** Opening PROVIDED DATA block **

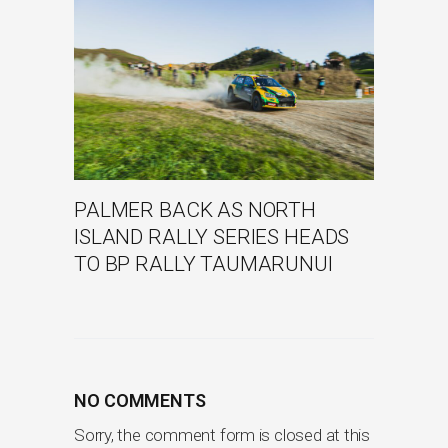
PALMER BACK AS NORTH
ISLAND RALLY SERIES HEADS
TO BP RALLY TAUMARUNUI
NO COMMENTS
Sorry, the comment form is closed at this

** Closing PROVIDED DATA block **

(TASK OBJECTIVE)
Go through the entries and retype each one exactly, skipping any image.

(YOUR SOLUTION)
PALMER BACK AS NORTH
ISLAND RALLY SERIES HEADS
TO BP RALLY TAUMARUNUI
NO COMMENTS
Sorry, the comment form is closed at this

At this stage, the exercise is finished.